Detecting Trouble Spots in Programming Homework Assignments

Reading Time: 11 minutes

Hi. I’m Chelsea Troy. I’m a computer science educator at the University of Chicago. I frequently write about teaching. I put it all in the teaching category for easy perusal :).

I taught a Python Programming class in the winter. Now I’m updating the class to prepare for another session in the fall. I thought I’d take you through my process because:

  1. It sheds some light on what kind of work goes into teaching a class, especially outside the classroom.
  2. Y’all have seen me write two case studies (here and here) about learning from large datasets. But this series can demonstrate learning from small datasets (25 students).

This series has a tag called course-overhaul. Check it out here!

The Pedagogical Function of a Homework Problem

Why do we assign homework problems? To get students to practice, sure. But what makes a practice session effective? My answer to this question has two influences:

  1. Reality is Broken, a book by game designer Jane McGonigal that proposes a role for game design in skill acquisition
  2. Seven years of functional fitness training in which I’ve tried out dozens of ways to acquire various advanced physical skills, only some of which have worked.
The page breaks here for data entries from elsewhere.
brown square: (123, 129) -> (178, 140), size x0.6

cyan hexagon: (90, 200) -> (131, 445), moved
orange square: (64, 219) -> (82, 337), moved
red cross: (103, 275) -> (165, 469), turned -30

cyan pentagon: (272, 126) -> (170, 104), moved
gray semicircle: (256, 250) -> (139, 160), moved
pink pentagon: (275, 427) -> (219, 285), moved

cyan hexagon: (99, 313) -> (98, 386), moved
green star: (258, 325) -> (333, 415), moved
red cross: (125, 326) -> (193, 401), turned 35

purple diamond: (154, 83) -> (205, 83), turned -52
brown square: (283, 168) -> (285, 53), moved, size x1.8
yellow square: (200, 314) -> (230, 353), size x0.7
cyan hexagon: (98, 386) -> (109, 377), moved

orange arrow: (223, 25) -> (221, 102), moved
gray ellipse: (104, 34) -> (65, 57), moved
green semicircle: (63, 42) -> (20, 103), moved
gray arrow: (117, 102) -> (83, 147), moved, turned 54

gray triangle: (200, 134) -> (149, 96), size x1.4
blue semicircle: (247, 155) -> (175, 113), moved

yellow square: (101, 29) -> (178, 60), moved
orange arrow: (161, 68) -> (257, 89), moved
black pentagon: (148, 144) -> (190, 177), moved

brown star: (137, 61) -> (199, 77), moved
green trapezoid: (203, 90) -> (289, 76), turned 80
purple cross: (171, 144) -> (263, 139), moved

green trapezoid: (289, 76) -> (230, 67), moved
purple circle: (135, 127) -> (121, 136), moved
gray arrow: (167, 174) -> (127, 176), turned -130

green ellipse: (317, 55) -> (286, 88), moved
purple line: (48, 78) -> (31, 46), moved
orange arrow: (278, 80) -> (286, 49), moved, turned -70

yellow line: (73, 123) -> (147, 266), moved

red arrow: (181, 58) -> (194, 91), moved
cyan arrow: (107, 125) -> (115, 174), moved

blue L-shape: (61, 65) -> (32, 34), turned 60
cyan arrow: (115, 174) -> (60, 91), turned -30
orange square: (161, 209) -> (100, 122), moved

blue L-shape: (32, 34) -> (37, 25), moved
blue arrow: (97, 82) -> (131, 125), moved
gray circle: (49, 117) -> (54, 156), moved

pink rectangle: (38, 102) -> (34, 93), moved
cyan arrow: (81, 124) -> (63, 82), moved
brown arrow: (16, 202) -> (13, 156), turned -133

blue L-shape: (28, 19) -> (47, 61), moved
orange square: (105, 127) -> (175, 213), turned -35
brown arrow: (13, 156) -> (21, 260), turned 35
I’ll skip past how these two influences impacted my current understanding: suffice it to say that, to me, an effective practice problem:

  1. Includes a clear context that connects the skill to a practical application. Example: a problem about calculating graduated income tax, a final project in which the student chooses the subject matter
  2. Gives the student room to experiment with different approaches and understand the reason for choosing one over another. Example: instead of a problem that demands a hashmap-based solution, a problem in which a hashmap-based solution is by far the most concise and maintainable, such that the student would not want to choose, say, an array-based solution.
  3. Provides enough work volume to ingrain the material. In particular, I try to hit a homework volume of a median six hours per week (plus three hours of synchronous instruction, and not counting asynchronous lectures).
  4. Does not provide so much work volume that the students resort to substandard solutions or copy/cheat their way to answers instead of taking time to think. In particular, I try to hit a homework volume of no more than a median of nine hours per week, with a maximum of 12 hours per week for the students who take the longest.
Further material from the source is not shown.